In a passage that could have been written yesterday—and has in fact been freshly translated by Raymond MacKenzie, who has also translated the work of Stendhal and Balzac—Gustave Flaubert’s 1869 novel Sentimental Education gives us history with an evenhanded irony that weighs the wages of all ideologies and finds them wanting. In the “year of revolution,” 1848, during a radical uprising that penetrates the palaces of French politics, we encounter what many today would call an insurrection, wherein a man
with a black beard sat on the throne, his shirt half open, clearly thinking this was hilarious, grinning stupidly like an ape. Others scrambled up onto the platform to take his place.
“There’s the great myth!” said Hussonnet. “There you see it—the sovereign People!” The throne was picked up, rocking as it passed from one pair of hands to another all across the room.
“Damn! Look at it sway! The ship of state, pitching around on a stormy sea! Look at it dance—it’s doing the cancan!”
They had carried it over to a window, and while the crowd hissed and booed, they threw it out.

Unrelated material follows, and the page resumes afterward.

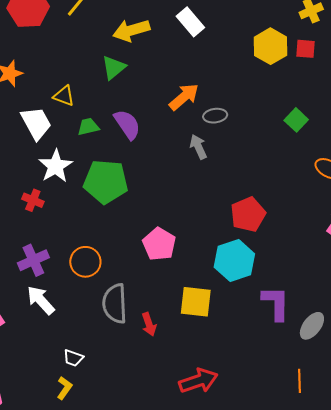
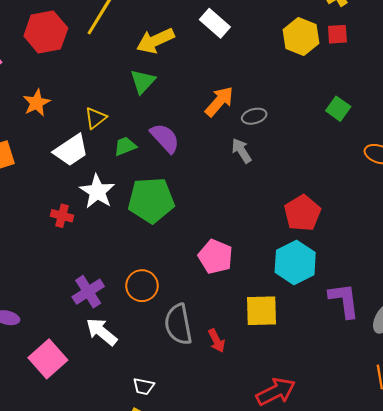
yellow triangle: (64, 96) -> (96, 118), turned -50
white trapezoid: (36, 123) -> (71, 150), turned 93
red cross: (33, 200) -> (62, 216), moved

MacKenzie’s new translation grants us the chance to read American political tumult—from the January 6 Capitol riots to the toppling of statues—as unexceptional. Show me a political program, the novel seems to say, whose strategies are scrubbed of the libido dominandi. Reading the novel alongside The Letters of Gustave Flaubert, also newly released and edited by the estimable Francis Steegmuller, renders this judgment even more convincing.